Following the feedback
“There are many reasons companies choose to launch on AppSumo. One of them is immediate customer feedback from technical customers. Sumo-lings love to surface potential features, existing bugs, and so on. They’re a vocal customer base.”
Dukaan received a lot of feedback and questions about their product. They decided to create a public roadmap that enabled Sumo-lings to add and upvote feature suggestions. Almost immediately, one feature request rose to the top: Tools to handle U.S. taxation received about 300 upvotes.
Dukaan didn’t know the incredible complexity that went into taxation in the United States. This wouldn’t be an easy feature to implement, but it was clearly a necessary one if Dukaan wanted to gain traction in the U.S.
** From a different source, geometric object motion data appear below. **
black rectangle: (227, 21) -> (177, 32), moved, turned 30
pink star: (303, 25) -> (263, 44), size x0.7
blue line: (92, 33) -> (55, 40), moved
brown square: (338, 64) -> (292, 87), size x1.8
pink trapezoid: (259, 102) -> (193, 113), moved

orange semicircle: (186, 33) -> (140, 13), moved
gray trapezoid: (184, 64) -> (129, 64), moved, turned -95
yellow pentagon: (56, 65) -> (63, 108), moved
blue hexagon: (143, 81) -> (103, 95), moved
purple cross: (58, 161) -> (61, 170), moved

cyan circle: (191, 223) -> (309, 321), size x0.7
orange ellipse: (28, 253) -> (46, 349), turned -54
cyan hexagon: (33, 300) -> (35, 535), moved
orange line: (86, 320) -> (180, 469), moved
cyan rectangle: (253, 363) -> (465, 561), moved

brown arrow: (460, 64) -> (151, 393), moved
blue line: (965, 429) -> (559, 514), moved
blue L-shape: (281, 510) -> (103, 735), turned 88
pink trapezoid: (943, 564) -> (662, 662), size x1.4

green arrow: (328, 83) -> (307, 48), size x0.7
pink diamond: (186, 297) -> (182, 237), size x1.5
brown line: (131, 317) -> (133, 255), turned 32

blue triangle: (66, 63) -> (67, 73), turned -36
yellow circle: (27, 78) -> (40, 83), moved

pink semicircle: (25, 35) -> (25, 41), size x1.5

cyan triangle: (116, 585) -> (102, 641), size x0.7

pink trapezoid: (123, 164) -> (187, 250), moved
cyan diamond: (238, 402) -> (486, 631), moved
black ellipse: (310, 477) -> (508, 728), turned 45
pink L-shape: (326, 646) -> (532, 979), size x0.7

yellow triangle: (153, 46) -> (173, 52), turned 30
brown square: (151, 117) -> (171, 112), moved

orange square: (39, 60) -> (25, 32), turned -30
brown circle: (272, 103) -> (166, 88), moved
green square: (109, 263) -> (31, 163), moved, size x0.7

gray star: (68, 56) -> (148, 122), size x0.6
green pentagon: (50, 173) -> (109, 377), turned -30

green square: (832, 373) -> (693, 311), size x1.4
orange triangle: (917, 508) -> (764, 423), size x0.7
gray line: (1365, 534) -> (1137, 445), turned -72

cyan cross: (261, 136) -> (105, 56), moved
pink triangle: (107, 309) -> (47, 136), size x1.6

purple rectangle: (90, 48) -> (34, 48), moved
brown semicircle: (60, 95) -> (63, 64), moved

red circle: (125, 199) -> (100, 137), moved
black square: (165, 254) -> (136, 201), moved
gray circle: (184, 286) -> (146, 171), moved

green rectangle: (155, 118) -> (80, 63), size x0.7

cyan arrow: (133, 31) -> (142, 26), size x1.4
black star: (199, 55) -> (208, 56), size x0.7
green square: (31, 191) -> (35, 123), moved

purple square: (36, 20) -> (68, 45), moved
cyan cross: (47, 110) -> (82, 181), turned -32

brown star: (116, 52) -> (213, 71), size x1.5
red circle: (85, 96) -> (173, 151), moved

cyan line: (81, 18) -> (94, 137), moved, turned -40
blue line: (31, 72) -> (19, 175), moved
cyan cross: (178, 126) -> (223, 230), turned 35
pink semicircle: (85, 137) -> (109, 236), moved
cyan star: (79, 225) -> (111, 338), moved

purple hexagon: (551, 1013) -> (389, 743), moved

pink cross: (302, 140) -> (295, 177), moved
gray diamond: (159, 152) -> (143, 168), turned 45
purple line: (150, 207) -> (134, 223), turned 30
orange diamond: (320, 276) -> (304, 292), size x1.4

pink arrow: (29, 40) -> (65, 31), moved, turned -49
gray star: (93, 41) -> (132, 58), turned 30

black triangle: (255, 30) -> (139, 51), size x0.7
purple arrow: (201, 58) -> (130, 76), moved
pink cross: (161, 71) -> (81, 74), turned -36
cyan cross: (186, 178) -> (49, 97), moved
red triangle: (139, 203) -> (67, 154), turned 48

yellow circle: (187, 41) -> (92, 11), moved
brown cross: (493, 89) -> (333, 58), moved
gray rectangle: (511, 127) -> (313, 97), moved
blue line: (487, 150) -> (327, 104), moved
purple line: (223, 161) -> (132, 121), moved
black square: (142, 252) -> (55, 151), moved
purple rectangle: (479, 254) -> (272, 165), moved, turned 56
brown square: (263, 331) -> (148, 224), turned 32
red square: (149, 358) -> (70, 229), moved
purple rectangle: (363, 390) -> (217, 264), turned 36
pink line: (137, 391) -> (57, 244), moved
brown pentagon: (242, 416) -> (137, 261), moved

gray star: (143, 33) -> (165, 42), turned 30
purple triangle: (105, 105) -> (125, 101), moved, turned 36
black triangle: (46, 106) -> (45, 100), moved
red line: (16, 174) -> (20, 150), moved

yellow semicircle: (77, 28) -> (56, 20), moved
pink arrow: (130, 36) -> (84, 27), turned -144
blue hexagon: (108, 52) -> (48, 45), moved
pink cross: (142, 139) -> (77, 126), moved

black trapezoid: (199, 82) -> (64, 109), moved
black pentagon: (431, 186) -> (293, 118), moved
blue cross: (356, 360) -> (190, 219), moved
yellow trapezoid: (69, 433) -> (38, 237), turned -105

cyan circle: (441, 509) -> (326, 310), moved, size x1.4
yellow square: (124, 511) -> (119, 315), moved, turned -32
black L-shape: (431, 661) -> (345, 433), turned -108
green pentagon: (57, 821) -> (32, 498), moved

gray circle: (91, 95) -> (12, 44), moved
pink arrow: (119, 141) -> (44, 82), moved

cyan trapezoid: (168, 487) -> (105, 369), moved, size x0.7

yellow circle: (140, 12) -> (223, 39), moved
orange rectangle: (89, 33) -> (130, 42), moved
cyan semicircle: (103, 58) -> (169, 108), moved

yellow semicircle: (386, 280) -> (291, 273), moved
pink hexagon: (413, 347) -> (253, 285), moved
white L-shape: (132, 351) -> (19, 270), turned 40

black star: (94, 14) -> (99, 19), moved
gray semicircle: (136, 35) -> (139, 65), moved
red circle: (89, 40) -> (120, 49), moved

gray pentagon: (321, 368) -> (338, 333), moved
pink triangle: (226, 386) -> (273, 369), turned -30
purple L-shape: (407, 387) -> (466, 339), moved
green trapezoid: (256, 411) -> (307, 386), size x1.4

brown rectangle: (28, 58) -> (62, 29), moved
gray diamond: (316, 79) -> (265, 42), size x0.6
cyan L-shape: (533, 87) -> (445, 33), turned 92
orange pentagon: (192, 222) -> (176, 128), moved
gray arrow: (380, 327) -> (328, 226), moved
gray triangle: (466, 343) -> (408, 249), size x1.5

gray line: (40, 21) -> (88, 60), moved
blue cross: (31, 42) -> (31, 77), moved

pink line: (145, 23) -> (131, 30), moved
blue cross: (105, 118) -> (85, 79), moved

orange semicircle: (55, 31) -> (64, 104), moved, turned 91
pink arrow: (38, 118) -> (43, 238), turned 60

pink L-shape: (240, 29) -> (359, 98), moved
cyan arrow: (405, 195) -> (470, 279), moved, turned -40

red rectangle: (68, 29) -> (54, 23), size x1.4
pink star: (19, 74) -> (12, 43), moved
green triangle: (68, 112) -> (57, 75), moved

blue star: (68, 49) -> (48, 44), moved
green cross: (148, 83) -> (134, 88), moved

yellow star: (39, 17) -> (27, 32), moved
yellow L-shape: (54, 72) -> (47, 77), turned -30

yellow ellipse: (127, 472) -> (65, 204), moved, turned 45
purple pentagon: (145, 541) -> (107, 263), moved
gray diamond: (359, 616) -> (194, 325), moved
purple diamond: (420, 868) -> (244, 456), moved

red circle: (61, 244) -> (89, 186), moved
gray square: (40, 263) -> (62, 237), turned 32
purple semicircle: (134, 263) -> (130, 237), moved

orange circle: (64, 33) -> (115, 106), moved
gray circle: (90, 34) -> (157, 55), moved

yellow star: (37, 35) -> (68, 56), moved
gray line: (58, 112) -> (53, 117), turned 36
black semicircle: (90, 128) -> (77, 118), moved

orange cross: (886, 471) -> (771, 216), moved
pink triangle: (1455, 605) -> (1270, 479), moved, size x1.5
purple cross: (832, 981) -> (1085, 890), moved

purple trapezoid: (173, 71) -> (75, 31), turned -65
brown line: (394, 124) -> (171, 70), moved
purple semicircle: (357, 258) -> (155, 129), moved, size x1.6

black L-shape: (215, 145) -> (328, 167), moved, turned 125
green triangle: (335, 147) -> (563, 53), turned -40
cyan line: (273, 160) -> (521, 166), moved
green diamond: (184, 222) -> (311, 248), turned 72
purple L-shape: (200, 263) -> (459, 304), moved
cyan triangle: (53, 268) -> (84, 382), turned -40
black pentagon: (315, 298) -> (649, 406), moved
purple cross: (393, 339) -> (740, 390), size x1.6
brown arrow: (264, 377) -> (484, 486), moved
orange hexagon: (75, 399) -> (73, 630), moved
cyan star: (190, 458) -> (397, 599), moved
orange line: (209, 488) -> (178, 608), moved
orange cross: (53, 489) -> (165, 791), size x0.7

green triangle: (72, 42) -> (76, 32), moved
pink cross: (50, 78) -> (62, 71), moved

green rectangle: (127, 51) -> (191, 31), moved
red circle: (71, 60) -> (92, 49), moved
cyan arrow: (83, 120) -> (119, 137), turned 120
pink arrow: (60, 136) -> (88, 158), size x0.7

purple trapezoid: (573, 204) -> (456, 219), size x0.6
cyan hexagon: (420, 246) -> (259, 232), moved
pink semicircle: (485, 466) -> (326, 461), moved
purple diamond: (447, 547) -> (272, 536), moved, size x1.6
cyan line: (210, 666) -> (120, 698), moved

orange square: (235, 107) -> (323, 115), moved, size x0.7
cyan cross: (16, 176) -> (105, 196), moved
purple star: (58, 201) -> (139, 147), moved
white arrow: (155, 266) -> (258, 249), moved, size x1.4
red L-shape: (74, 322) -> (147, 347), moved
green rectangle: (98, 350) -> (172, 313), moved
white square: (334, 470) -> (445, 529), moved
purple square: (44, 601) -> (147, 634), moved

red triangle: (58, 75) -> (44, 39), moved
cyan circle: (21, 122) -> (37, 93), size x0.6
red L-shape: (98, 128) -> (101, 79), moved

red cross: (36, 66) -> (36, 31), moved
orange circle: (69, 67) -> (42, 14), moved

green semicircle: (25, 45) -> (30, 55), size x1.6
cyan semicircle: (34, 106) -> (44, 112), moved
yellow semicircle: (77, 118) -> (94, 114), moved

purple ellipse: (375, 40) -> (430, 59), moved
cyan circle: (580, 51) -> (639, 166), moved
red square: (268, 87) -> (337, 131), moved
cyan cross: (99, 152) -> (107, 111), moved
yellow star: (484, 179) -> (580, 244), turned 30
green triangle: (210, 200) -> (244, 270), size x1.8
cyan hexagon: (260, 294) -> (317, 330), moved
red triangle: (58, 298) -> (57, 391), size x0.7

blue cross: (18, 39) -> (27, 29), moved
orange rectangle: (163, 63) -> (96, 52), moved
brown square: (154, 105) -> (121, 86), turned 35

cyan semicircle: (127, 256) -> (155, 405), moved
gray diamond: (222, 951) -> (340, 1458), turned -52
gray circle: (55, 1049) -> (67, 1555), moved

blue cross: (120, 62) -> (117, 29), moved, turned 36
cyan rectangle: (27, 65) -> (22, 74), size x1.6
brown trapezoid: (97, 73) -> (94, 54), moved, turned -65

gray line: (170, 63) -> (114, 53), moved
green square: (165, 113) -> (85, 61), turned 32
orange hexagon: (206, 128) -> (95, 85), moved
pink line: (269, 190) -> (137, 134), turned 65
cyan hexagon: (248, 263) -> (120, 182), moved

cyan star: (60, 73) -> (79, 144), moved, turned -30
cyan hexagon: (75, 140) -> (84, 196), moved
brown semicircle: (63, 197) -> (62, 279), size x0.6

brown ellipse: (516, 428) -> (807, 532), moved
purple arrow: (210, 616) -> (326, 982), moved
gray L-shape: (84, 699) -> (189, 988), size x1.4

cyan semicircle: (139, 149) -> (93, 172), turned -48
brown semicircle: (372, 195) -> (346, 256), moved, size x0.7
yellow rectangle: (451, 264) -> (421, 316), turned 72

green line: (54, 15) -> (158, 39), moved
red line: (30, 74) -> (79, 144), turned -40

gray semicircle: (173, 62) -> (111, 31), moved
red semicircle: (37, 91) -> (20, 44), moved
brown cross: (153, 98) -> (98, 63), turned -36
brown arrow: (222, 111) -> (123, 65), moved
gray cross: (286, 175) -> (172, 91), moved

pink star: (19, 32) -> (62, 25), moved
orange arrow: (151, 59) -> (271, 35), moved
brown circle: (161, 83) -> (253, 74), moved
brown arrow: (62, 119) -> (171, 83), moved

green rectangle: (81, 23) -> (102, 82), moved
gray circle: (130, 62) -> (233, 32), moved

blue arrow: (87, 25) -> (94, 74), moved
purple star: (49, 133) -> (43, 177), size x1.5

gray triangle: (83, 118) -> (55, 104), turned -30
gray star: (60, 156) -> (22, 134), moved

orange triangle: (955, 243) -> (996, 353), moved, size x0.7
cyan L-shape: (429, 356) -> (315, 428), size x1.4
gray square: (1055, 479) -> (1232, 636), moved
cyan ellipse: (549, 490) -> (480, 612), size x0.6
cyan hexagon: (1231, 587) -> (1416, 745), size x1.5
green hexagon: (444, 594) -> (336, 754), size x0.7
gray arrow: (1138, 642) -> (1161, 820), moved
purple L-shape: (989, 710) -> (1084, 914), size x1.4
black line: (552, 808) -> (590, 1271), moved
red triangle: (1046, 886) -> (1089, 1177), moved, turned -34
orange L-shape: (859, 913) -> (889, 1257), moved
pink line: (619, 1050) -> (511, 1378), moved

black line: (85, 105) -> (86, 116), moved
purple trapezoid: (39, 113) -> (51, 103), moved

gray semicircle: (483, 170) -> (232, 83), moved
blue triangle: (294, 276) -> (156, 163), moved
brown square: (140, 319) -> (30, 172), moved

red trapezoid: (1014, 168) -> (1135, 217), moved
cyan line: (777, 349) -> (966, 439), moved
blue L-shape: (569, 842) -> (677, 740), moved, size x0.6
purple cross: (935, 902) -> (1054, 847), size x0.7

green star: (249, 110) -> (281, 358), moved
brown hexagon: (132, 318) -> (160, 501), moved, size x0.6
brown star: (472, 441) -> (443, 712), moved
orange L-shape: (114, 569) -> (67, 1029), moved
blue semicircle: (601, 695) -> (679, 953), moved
The first step was to understand this topic. The Dukaan team jumped on more than 150 calls with Sumo-lings, who explained the entire taxation system to them and offered insights into the kinds of solutions U.S.-based Sumo-lings were looking for. The team used these insights to implement features that now enable U.S. tax to be processed on the platform.
Results: 3,000 sold licenses
Dukaan sold more than 3000 licenses during their first launch (which inspired them to launch two more times on AppSumo!). Those 3,000 licenses turned into more than 6,150 active stores on Dukaan. Those 6,150+ businesses have already generated millions of revenue.
As part of the AppSumo launch, Dukaan created a Facebook group to help the team connect with customers. This group has grown into a massive community of more than 70,000 people, all gathered around the tool.
Members of the Dukaan Facebook group regularly assist each other. The Dukaan team is active in the group. Still, when someone has a problem or doesn’t understand where to access a feature, members often solve the problem for one another before Dukaan members have time to respond. The community acts as an organic support agent.
There are three hours each day when Dukaan’s support team is not active. During those three hours, if someone posts a query on Facebook, there’s a very high chance that by the time the support team gets back online, that query has already been answered by another Dukaan user.
These community members believe in the product and love the roadmap so much that people go out of their way to help each other. The community continues to engage creatively with the roadmap as well. They’ve helped discover bugs, suggest new features, and ultimately set the direction for the future of Dukaan.
In the six months between Dukaan’s second and third AppSumo launches, Dukaan published more than 1,000 improvements and new features.